Hitherto, talks had focused on finalizing two separate legal texts. Leaders said that the umbrella text would be drafted by morning to give a clear political signal to negotiators what the main points of those two legal agreements should be.
"We had a long discussion on the fact that we must have a last effort to get a political agreement ... We asked (negotiators) to write the text overnight so we can look at it in the morning," Swedish Prime Minister Fredrik Reinfeldt told journalists.
Diplomats said that the declaration was expected to detail political commitments on key issues such as financing and greenhouse-gas emission cuts - elements which have so far eluded negotiators.
"Those are the main points" which will have to be solved, Reinfeldt acknowledged.
Leaders were set to debate the expected draft at 8 am (0700 GMT) on Friday in the hope of seeing it approved by the full conference.
The call for a separate declaration came after a late-night mini-summit on the fringe of the UN talks which brought together some 26 leaders and top officials from powers such as China, India, Russia and the United States, as well as European and African leaders.
"It was a very constructive meeting, there were very good points from the African side, from many developing states," said Reinfeldt, who currently holds the European Union's rotating presidency.
Reinfeldt and the head of the EU's executive, Jose Manuel Barroso, called for the mini-meeting to try and ease the way towards a global deal on fighting climate change among some 120 world leaders gathered in the Danish capital.
The meeting came after a dramatic day in which talks first stalled, and then unexpectedly reached an apparent breakthrough as the United States and China made concessions on key issues.
First, US Secretary of State Hillary Rodham Clinton said that her country would join efforts to raise funding of around 100 billion dollars a year by 2020 to help poor countries deal with climate change - the first time a top US official has made such a move.

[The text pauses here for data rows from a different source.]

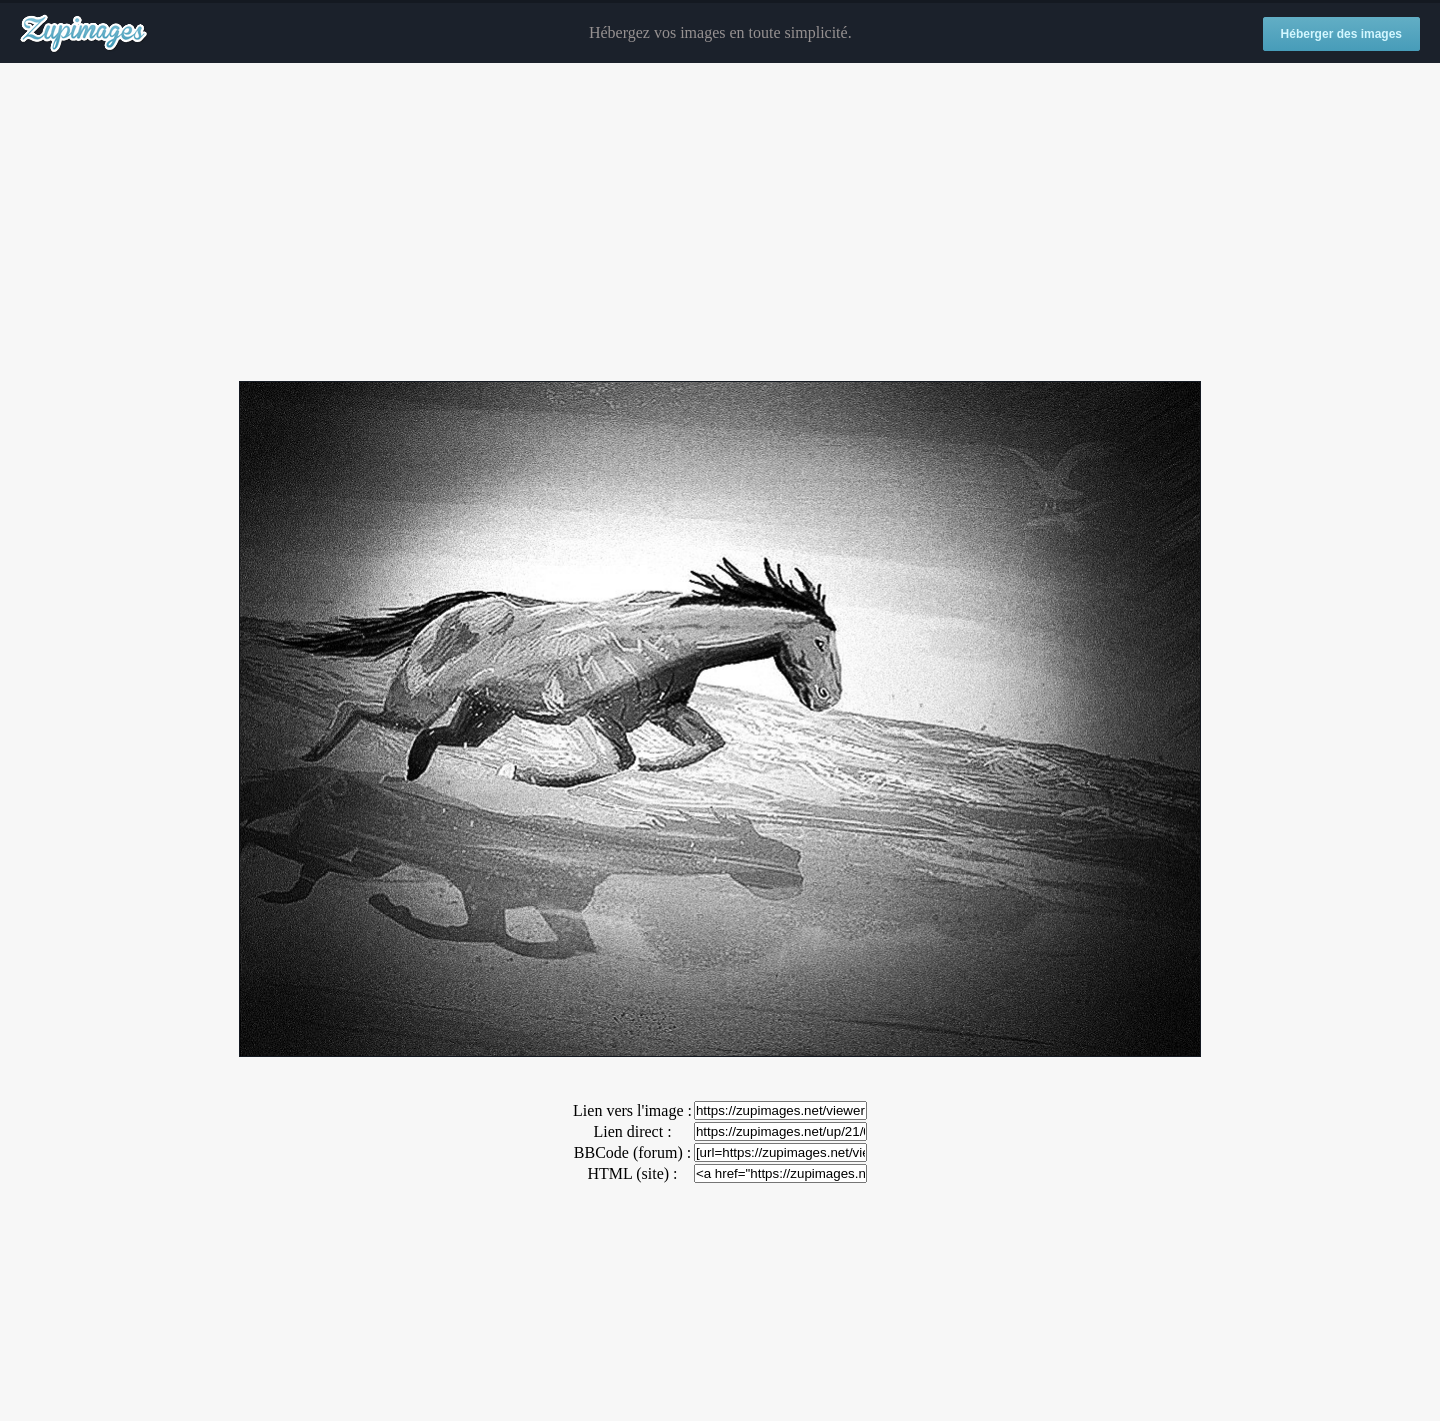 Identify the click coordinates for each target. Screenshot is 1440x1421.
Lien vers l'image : (632, 1110)
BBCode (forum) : (632, 1152)
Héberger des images (1341, 34)
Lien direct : (632, 1131)
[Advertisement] (720, 223)
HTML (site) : (632, 1173) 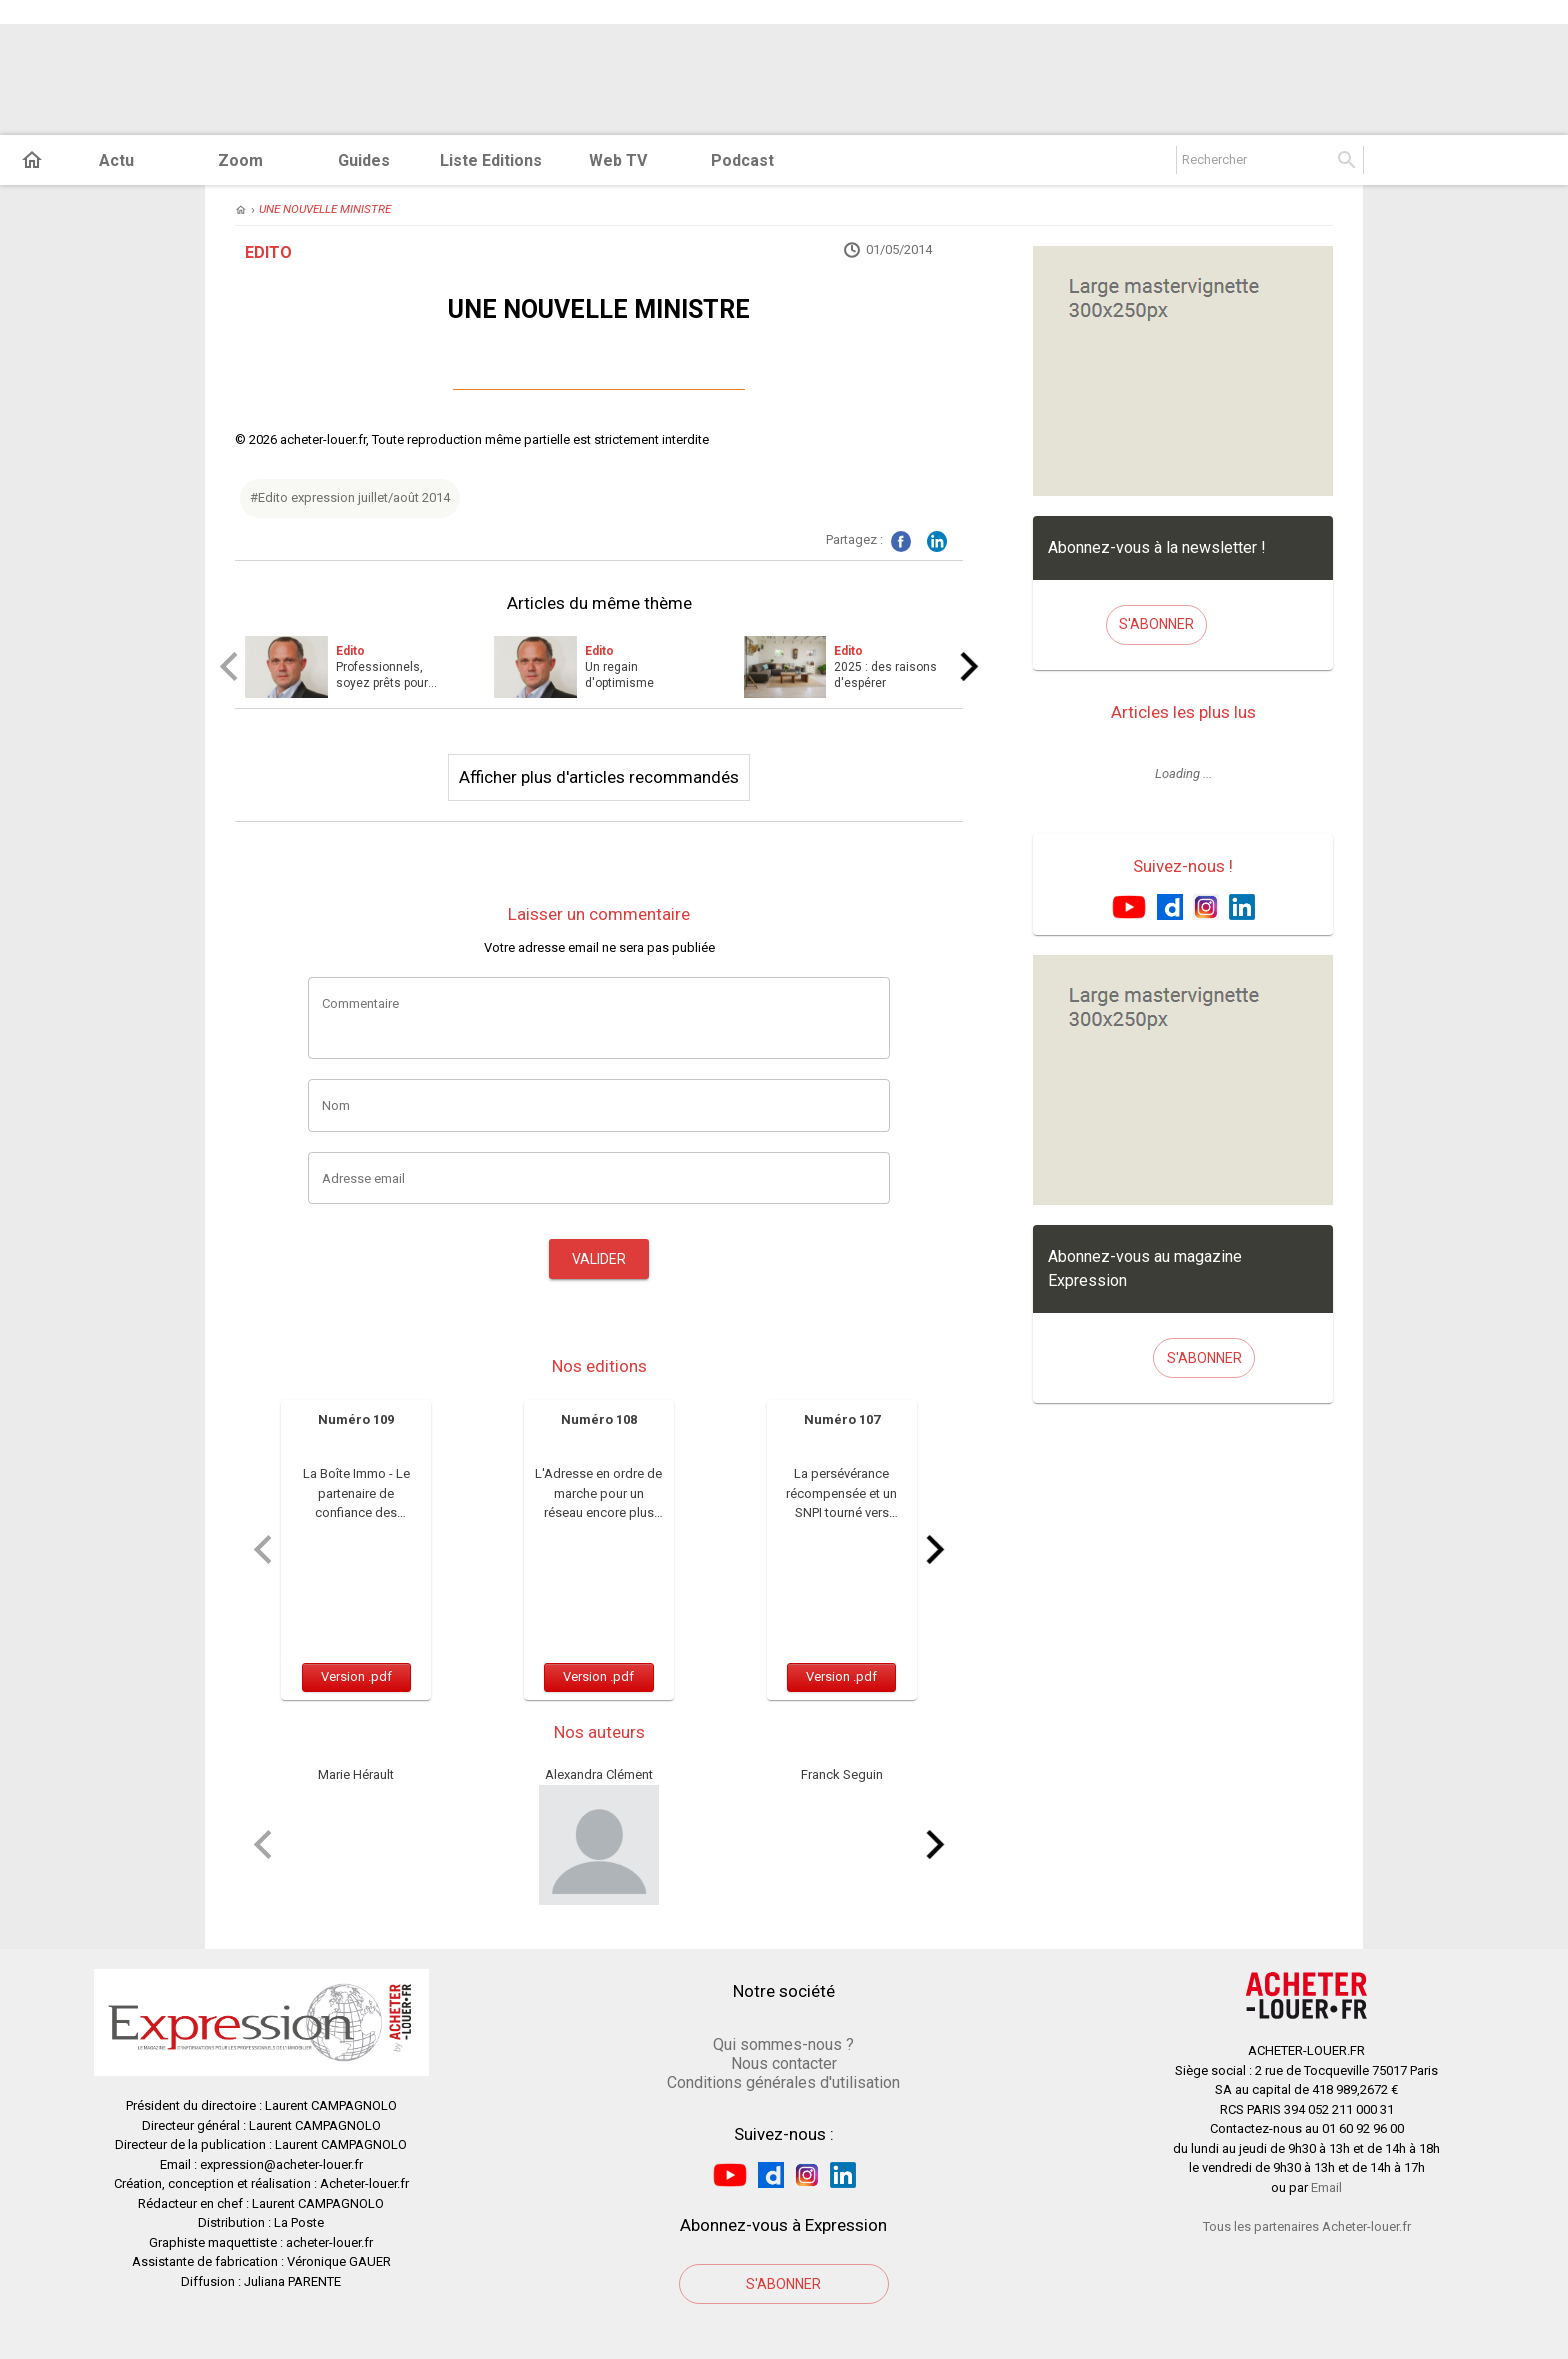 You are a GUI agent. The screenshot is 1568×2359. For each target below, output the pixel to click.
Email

At the same time, she urged China to be "transparent" in reporting its greenhouse-gas emissions reductions so that other countries could feel confident that China was playing its part fairly.
US calls that China accept monitoring, reporting and verification (MRV) of its emissions have been a key stumbling block in talks.
But just hours after Clinton's speech, China's deputy foreign minister, Hu Yafei, said that his country promised "to make our actions transparent."
Lord Nicholas Stern, author of a key report on the economics of climate change, hailed the rapprochement as a potential breakthrough.
"I think they have solved that (row on MRV) through MRT, which is monitoring, reporting and transparency," he said.
The US and China are the world's biggest polluters and together account for about 40 per cent of all greenhouse gas emissions.
Stern also said that Clinton's offer of funding, coupled with an earlier African Union endorsement of the 100-billion-dollar aid figure, was another key step towards a deal.
"That is a move from developing countries and from rich countries on finance which shows people are ready to compromise," he said.
However, Clinton declined to say how much her country would contribute to such a fund, and insisted that the US offer hinged on a successful outcome in Copenhagen.
That led to questions from the Group of 77 (G77) poor countries.
"We acknowledge that this is a good signal, but we also acknowledge that it is still insufficient. We need more money, we need to equally ask where is the rest: What about the long-term finance?" G77 leaders asked.
With the US and Chinese positions apparently moving closer and the world's top leaders calling for a political statement to encapsulate the main features of a deal within hours, diplomats said that an agreement could well be within reach.
But Stern warned that it would still take a major political effort to clinch the final agreement in the last few hours of talks.
"The political leadership now has got a lot of work to do in the next 24 hours, a lot of responsibility to take. If they don't take that responsibility, I think it would be a grave dereliction of leadership," he said.